Timely example
This New York Times op-ed is exactly what I was talking about in this post from earlier today.
Despite significant gains in 2004, the total income Americans reported to the tax collector that year, adjusted for inflation, was still below its peak in 2000, new government data shows.
Reported income totaled $7.044 trillion in 2004, the latest year for which data is available, down from more than $7.143 trillion in 2000, new Internal Revenue Service data shows.
It has all the features that Alan Reynolds conclusively demolished as being an accurate way to analyze income data. I have only read through part of the book once, and it is still on my nightstand so I can’t refer to it now, but it goes through several techniques that Reynolds completely destroyed.
I wish I had gained the expertise to demonstrate this myself, right now I only know enough to recognize this as bs when I see it.



The New York Times piece about income reported on tax return simply proved what we already know — namely, that stock prices were higher in 2000 than in 2004.

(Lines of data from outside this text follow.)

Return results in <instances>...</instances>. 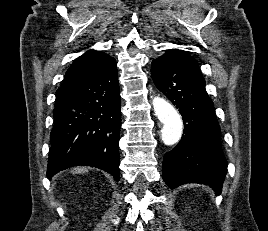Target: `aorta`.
Here are the masks:
<instances>
[{"label":"aorta","instance_id":"aorta-1","mask_svg":"<svg viewBox=\"0 0 268 231\" xmlns=\"http://www.w3.org/2000/svg\"><path fill=\"white\" fill-rule=\"evenodd\" d=\"M155 115L163 123L161 130L162 141L165 145H173L182 135L183 123L177 110L166 100L160 97L153 99Z\"/></svg>","mask_w":268,"mask_h":231}]
</instances>
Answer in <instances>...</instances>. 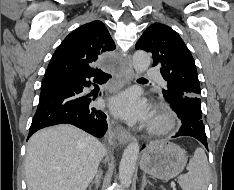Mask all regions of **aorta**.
Segmentation results:
<instances>
[{
  "label": "aorta",
  "mask_w": 234,
  "mask_h": 190,
  "mask_svg": "<svg viewBox=\"0 0 234 190\" xmlns=\"http://www.w3.org/2000/svg\"><path fill=\"white\" fill-rule=\"evenodd\" d=\"M151 62L150 55L138 50L133 55V66L137 73L145 72ZM140 146L137 141H132L124 150L119 165V180L121 185L128 187L131 184Z\"/></svg>",
  "instance_id": "aorta-1"
}]
</instances>
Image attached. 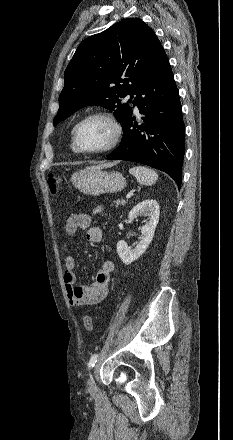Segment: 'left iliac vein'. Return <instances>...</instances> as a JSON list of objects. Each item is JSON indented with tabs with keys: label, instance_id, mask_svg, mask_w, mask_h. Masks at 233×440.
<instances>
[{
	"label": "left iliac vein",
	"instance_id": "4c4485c4",
	"mask_svg": "<svg viewBox=\"0 0 233 440\" xmlns=\"http://www.w3.org/2000/svg\"><path fill=\"white\" fill-rule=\"evenodd\" d=\"M87 387H88L89 391H91V392L95 391L96 385H95V381H94L91 374L89 375L88 380H87Z\"/></svg>",
	"mask_w": 233,
	"mask_h": 440
}]
</instances>
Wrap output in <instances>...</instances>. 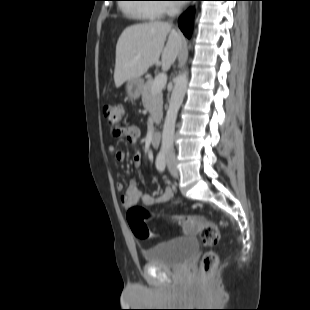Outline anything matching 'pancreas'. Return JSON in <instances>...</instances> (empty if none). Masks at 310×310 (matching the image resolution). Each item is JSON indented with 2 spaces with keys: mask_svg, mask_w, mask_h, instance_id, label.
Returning <instances> with one entry per match:
<instances>
[{
  "mask_svg": "<svg viewBox=\"0 0 310 310\" xmlns=\"http://www.w3.org/2000/svg\"><path fill=\"white\" fill-rule=\"evenodd\" d=\"M152 85L153 80L148 79L143 86L141 91L142 103L144 108L150 112L152 121L159 124L162 118L163 94L161 91L153 93Z\"/></svg>",
  "mask_w": 310,
  "mask_h": 310,
  "instance_id": "pancreas-1",
  "label": "pancreas"
}]
</instances>
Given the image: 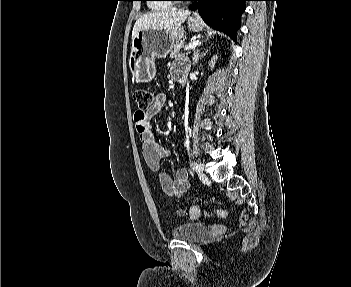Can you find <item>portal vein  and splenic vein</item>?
I'll list each match as a JSON object with an SVG mask.
<instances>
[{"instance_id": "obj_1", "label": "portal vein and splenic vein", "mask_w": 351, "mask_h": 287, "mask_svg": "<svg viewBox=\"0 0 351 287\" xmlns=\"http://www.w3.org/2000/svg\"><path fill=\"white\" fill-rule=\"evenodd\" d=\"M199 44H201V42L199 41H193L192 43H190L188 46L185 47V50H189V49H193L196 46H198Z\"/></svg>"}]
</instances>
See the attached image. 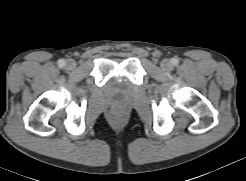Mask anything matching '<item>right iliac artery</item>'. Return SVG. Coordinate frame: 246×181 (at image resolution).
<instances>
[{"mask_svg":"<svg viewBox=\"0 0 246 181\" xmlns=\"http://www.w3.org/2000/svg\"><path fill=\"white\" fill-rule=\"evenodd\" d=\"M58 65H59L60 67H63V66L65 65V61H64L63 59L59 60V61H58Z\"/></svg>","mask_w":246,"mask_h":181,"instance_id":"1","label":"right iliac artery"}]
</instances>
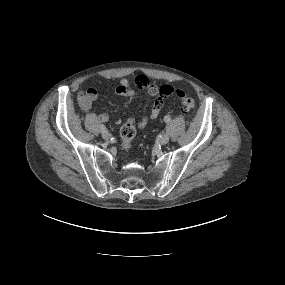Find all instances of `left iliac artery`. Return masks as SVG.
<instances>
[{
  "mask_svg": "<svg viewBox=\"0 0 285 285\" xmlns=\"http://www.w3.org/2000/svg\"><path fill=\"white\" fill-rule=\"evenodd\" d=\"M171 120V118H170V116H165L164 117V121L167 123V122H169Z\"/></svg>",
  "mask_w": 285,
  "mask_h": 285,
  "instance_id": "obj_1",
  "label": "left iliac artery"
}]
</instances>
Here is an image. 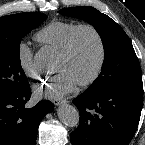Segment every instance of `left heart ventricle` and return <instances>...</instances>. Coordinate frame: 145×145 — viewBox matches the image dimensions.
Returning a JSON list of instances; mask_svg holds the SVG:
<instances>
[{
    "instance_id": "b2bd125f",
    "label": "left heart ventricle",
    "mask_w": 145,
    "mask_h": 145,
    "mask_svg": "<svg viewBox=\"0 0 145 145\" xmlns=\"http://www.w3.org/2000/svg\"><path fill=\"white\" fill-rule=\"evenodd\" d=\"M98 58L97 41L90 31L84 30L78 35L73 55L70 58L59 56L57 71L70 72L79 83L93 73Z\"/></svg>"
}]
</instances>
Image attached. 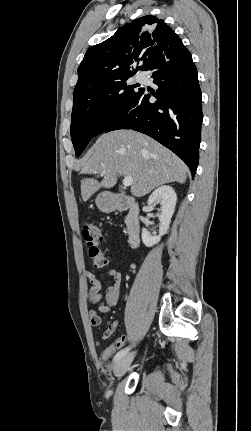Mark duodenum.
Returning a JSON list of instances; mask_svg holds the SVG:
<instances>
[{"mask_svg": "<svg viewBox=\"0 0 251 431\" xmlns=\"http://www.w3.org/2000/svg\"><path fill=\"white\" fill-rule=\"evenodd\" d=\"M110 208L112 210L126 211V232L128 241L131 247H135L139 242V207L134 199L125 195H114L110 201Z\"/></svg>", "mask_w": 251, "mask_h": 431, "instance_id": "duodenum-1", "label": "duodenum"}]
</instances>
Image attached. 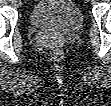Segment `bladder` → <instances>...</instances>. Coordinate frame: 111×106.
<instances>
[{
    "label": "bladder",
    "mask_w": 111,
    "mask_h": 106,
    "mask_svg": "<svg viewBox=\"0 0 111 106\" xmlns=\"http://www.w3.org/2000/svg\"><path fill=\"white\" fill-rule=\"evenodd\" d=\"M30 23L41 30L64 34L76 33L83 27V14L72 0H40L29 14Z\"/></svg>",
    "instance_id": "1"
}]
</instances>
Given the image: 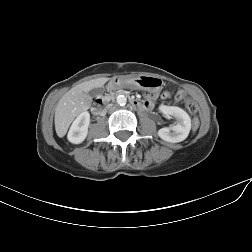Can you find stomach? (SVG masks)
<instances>
[{
  "mask_svg": "<svg viewBox=\"0 0 252 252\" xmlns=\"http://www.w3.org/2000/svg\"><path fill=\"white\" fill-rule=\"evenodd\" d=\"M111 85H132L138 89L146 90L151 93L158 92L162 87V81L152 75H139L135 77H119L115 76L110 81Z\"/></svg>",
  "mask_w": 252,
  "mask_h": 252,
  "instance_id": "obj_1",
  "label": "stomach"
}]
</instances>
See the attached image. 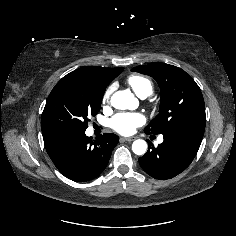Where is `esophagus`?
Listing matches in <instances>:
<instances>
[{"mask_svg":"<svg viewBox=\"0 0 236 236\" xmlns=\"http://www.w3.org/2000/svg\"><path fill=\"white\" fill-rule=\"evenodd\" d=\"M121 140L131 142V141L135 140V137H122Z\"/></svg>","mask_w":236,"mask_h":236,"instance_id":"34e87169","label":"esophagus"}]
</instances>
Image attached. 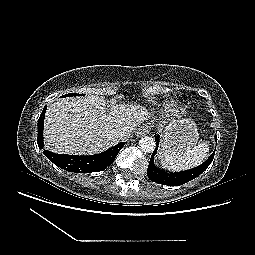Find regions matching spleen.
Instances as JSON below:
<instances>
[{
  "label": "spleen",
  "instance_id": "1",
  "mask_svg": "<svg viewBox=\"0 0 255 255\" xmlns=\"http://www.w3.org/2000/svg\"><path fill=\"white\" fill-rule=\"evenodd\" d=\"M209 152V142H203L194 148L175 155H160L163 168L171 171L186 170L200 165Z\"/></svg>",
  "mask_w": 255,
  "mask_h": 255
}]
</instances>
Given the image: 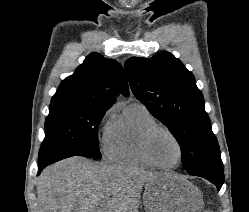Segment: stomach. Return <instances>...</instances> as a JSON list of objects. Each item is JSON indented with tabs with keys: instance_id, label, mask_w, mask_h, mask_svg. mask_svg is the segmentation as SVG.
<instances>
[{
	"instance_id": "1",
	"label": "stomach",
	"mask_w": 249,
	"mask_h": 212,
	"mask_svg": "<svg viewBox=\"0 0 249 212\" xmlns=\"http://www.w3.org/2000/svg\"><path fill=\"white\" fill-rule=\"evenodd\" d=\"M143 200L146 212H202L204 204L200 190L171 170L146 179Z\"/></svg>"
}]
</instances>
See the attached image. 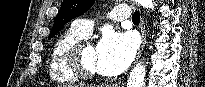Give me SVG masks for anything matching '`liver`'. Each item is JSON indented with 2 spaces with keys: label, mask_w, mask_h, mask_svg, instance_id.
Wrapping results in <instances>:
<instances>
[{
  "label": "liver",
  "mask_w": 205,
  "mask_h": 87,
  "mask_svg": "<svg viewBox=\"0 0 205 87\" xmlns=\"http://www.w3.org/2000/svg\"><path fill=\"white\" fill-rule=\"evenodd\" d=\"M67 87H84V86H77V85H69V86H67Z\"/></svg>",
  "instance_id": "1"
}]
</instances>
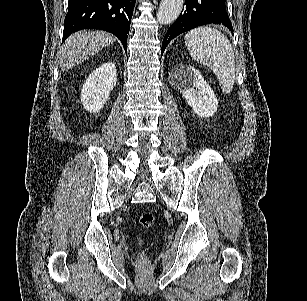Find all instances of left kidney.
Segmentation results:
<instances>
[{
    "mask_svg": "<svg viewBox=\"0 0 307 301\" xmlns=\"http://www.w3.org/2000/svg\"><path fill=\"white\" fill-rule=\"evenodd\" d=\"M172 74L175 88H179L193 112L198 116H213L218 100L199 70L191 64H177Z\"/></svg>",
    "mask_w": 307,
    "mask_h": 301,
    "instance_id": "1",
    "label": "left kidney"
}]
</instances>
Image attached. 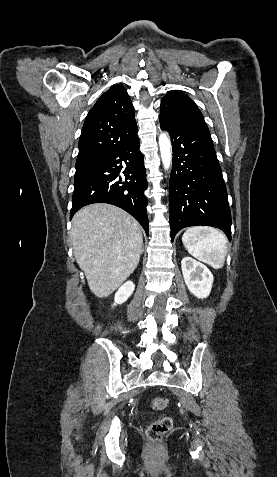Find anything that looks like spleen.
<instances>
[{
  "label": "spleen",
  "instance_id": "spleen-1",
  "mask_svg": "<svg viewBox=\"0 0 277 477\" xmlns=\"http://www.w3.org/2000/svg\"><path fill=\"white\" fill-rule=\"evenodd\" d=\"M182 242L193 257L215 269L223 267L227 253V238L216 228L194 226L188 228Z\"/></svg>",
  "mask_w": 277,
  "mask_h": 477
}]
</instances>
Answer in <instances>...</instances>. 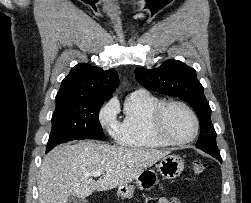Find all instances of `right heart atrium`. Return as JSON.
Masks as SVG:
<instances>
[{"label": "right heart atrium", "mask_w": 251, "mask_h": 203, "mask_svg": "<svg viewBox=\"0 0 251 203\" xmlns=\"http://www.w3.org/2000/svg\"><path fill=\"white\" fill-rule=\"evenodd\" d=\"M117 111V102L114 99H111L100 112V122L102 126L110 133H115L119 128Z\"/></svg>", "instance_id": "right-heart-atrium-1"}]
</instances>
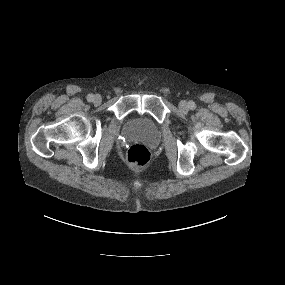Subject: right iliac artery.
I'll return each mask as SVG.
<instances>
[{"mask_svg": "<svg viewBox=\"0 0 285 285\" xmlns=\"http://www.w3.org/2000/svg\"><path fill=\"white\" fill-rule=\"evenodd\" d=\"M87 100H88L89 102H92V101L94 100V95H93V94H89V95L87 96Z\"/></svg>", "mask_w": 285, "mask_h": 285, "instance_id": "obj_1", "label": "right iliac artery"}]
</instances>
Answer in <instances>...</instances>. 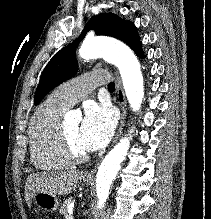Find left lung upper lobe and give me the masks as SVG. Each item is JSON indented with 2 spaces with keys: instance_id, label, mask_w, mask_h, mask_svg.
I'll return each instance as SVG.
<instances>
[{
  "instance_id": "left-lung-upper-lobe-1",
  "label": "left lung upper lobe",
  "mask_w": 211,
  "mask_h": 219,
  "mask_svg": "<svg viewBox=\"0 0 211 219\" xmlns=\"http://www.w3.org/2000/svg\"><path fill=\"white\" fill-rule=\"evenodd\" d=\"M91 29L95 30L97 35L117 38L133 50L139 45L137 29L132 22L125 21L113 13H101L92 17L85 25L80 37L57 52L45 67L35 92V105L53 88L75 75L78 70L75 58L76 46Z\"/></svg>"
}]
</instances>
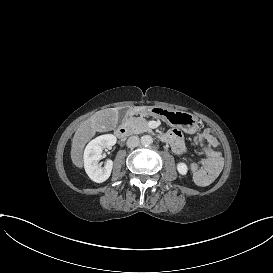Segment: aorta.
<instances>
[{"instance_id": "1", "label": "aorta", "mask_w": 273, "mask_h": 273, "mask_svg": "<svg viewBox=\"0 0 273 273\" xmlns=\"http://www.w3.org/2000/svg\"><path fill=\"white\" fill-rule=\"evenodd\" d=\"M152 143H153V138L150 135H143L141 137V144L143 146L147 147V146L151 145Z\"/></svg>"}]
</instances>
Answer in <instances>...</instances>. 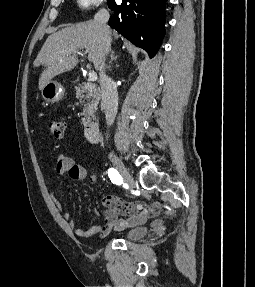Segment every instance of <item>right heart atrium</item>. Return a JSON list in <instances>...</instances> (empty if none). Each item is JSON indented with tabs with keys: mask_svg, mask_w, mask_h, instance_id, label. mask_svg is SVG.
Returning a JSON list of instances; mask_svg holds the SVG:
<instances>
[{
	"mask_svg": "<svg viewBox=\"0 0 255 287\" xmlns=\"http://www.w3.org/2000/svg\"><path fill=\"white\" fill-rule=\"evenodd\" d=\"M84 33H88V32H84ZM66 48H85V47H66Z\"/></svg>",
	"mask_w": 255,
	"mask_h": 287,
	"instance_id": "1",
	"label": "right heart atrium"
}]
</instances>
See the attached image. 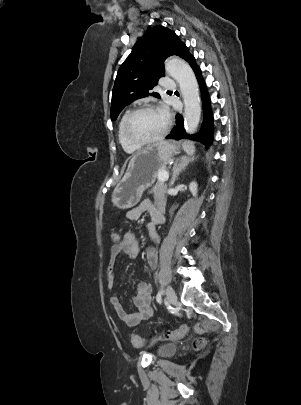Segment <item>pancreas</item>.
I'll use <instances>...</instances> for the list:
<instances>
[{
  "mask_svg": "<svg viewBox=\"0 0 301 405\" xmlns=\"http://www.w3.org/2000/svg\"><path fill=\"white\" fill-rule=\"evenodd\" d=\"M161 171H165V168L160 169L157 173V176H158L159 172H161ZM165 192H166V186L164 185V183L162 181H158L156 183V185L153 187V189L149 192V193L154 194L155 204L161 209H163L165 207L166 201H167Z\"/></svg>",
  "mask_w": 301,
  "mask_h": 405,
  "instance_id": "cf45deb5",
  "label": "pancreas"
}]
</instances>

Reported income includes one-time windfalls from exercised stock options and realized capital gains, both of which peaked with tech stocks in early 2000. Even as stocks started to fall in 2000 and 2001, there were still many long-term capital gains “realized” (cashed-in)from older investments as stockholders rushed for the exit.
As one of those investors, I reported the most “income” ever to the IRS in 2000, even as the market value of my lifetime savings fell by nearly a third.